Advanced Radiation Therapy for Breast Cancer Treatment, Tailored to Your Needs, Located in Your Community

by Peter Orio, III, DO and Monica Batchelder, RT (T) of Brigham and Women’s/Sturdy Memorial Radiation Oncology Center

A diagnosis of breast cancer can be overwhelming. What can also be overwhelming is the number of treatment options available and determining, “What is the best treatment option for my diagnosis?” Well, there is no right answer; each person is unique in the type of treatment needed. Radiation therapy, one of the most common treatments, uses high energies of radiation to destroy cancer cells and stop them from spreading. An external beam is projected at various angles in order to deliver maximum dose to the target, while minimizing exposure to the heart and lungs; it is effective in both treating cancer and reducing symptoms.

At Brigham and Women’s/Sturdy Memorial Radiation Oncology Center, a wide-range of therapies and specialized techniques are used to offer the best possible outcomes for our patients. Deep inspiration breath hold (DIBH), hypofractionation, and prone (facedown) setup positioning are a few of the advanced techniques that can be used. To decide what is best for each patient, a collaborative group of oncology practitioners serves on their health care team. After deciding on the best course of action, a thorough planning process ensues to map out a treatment plan. The specific treatment plan, determined by the patient and their care team, may involve one of these treatment options or other available options, based on the patient’s needs.

The deep inspiration breath hold or DIBH technique is used for those with left-sided tumors to reduce cardiac and pulmonary doses during the radiation process. Whether a patient may benefit from DIBH, which shifts the breast and chest wall from the heart during treatment, is determined by the health care team. The team examines how close a person’s heart is to the chest wall, their anatomy, the positioning of the cancer, and the ability to perform the technique, which involves taking a deep breath and holding it during the treatment delivery. A tracking device is temporarily placed externally on the patient to monitor respiratory motion. Each person is coached on how to perform DIBH prior to the actual treatment and continuously monitored by the Radiation Therapists.

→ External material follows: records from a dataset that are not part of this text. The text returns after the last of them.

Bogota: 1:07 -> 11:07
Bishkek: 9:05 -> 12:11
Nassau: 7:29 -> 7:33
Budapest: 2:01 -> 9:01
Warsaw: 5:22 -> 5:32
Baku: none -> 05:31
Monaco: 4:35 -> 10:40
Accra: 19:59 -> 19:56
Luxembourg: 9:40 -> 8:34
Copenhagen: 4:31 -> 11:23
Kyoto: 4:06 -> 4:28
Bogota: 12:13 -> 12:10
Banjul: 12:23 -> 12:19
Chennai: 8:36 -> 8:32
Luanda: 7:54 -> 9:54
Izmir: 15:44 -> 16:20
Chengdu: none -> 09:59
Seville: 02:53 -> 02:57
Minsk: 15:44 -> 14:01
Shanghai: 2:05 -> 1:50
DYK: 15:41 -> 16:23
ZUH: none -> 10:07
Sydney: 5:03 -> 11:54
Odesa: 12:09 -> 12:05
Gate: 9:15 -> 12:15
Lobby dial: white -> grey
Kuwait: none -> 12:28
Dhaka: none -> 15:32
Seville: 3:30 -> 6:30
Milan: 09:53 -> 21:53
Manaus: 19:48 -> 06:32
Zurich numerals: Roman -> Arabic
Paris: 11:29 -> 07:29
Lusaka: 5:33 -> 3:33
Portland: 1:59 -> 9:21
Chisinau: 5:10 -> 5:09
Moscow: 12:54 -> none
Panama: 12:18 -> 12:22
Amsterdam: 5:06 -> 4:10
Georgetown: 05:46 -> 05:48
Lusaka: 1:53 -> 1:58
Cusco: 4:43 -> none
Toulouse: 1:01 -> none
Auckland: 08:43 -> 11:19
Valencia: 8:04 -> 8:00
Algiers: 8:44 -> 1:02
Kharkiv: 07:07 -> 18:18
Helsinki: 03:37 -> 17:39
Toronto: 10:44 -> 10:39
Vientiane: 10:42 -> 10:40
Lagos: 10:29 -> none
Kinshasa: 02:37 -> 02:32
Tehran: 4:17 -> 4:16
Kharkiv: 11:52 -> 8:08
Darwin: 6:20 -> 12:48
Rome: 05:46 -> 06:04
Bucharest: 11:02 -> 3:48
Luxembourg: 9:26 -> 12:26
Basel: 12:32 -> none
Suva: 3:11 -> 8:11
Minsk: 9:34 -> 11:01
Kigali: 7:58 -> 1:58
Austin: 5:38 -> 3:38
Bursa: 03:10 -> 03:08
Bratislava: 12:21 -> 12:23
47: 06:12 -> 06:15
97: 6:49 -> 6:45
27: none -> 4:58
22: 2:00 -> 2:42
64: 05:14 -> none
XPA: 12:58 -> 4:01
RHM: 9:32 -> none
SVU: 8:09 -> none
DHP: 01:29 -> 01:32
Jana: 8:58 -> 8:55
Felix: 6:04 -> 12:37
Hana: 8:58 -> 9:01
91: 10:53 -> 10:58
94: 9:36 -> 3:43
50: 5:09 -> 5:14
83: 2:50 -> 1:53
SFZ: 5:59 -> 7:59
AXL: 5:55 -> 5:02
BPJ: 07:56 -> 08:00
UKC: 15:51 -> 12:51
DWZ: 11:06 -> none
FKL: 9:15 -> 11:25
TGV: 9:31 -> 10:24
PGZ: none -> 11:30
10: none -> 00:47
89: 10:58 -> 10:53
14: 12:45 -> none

A shorter course of treatment, hypofractionation, can be helpful to select patients. This form of treatment is administered in five sessions per week over the course of three weeks, whereas standard radiation therapy treatments may last up to six weeks. Although the treatment course is shorter, the dose of radiation delivered during each treatment is larger. Such a treatment approach is evaluated specifically for each patient, with consideration given to age, tumor type, and the overall care plan.

Radiation therapy can also be delivered through a unique body positioning, called prone setup or facedown positioning. Prone setup positioning places the patient on her stomach, using a special breast board, which allows the breast to hang free through the bottom. This positioning is beneficial to women with large breasts or loose breast tissue, ensuring the entire breast can be treated. Depending on a woman’s breast anatomy, this type of treatment may be recommended as a way to help prevent skin reactions potentially associated with treatment.

Facing cancer is a challenging experience for both patients and families. But, knowing that expert cancer care is available in a local, community setting can help ease your concerns.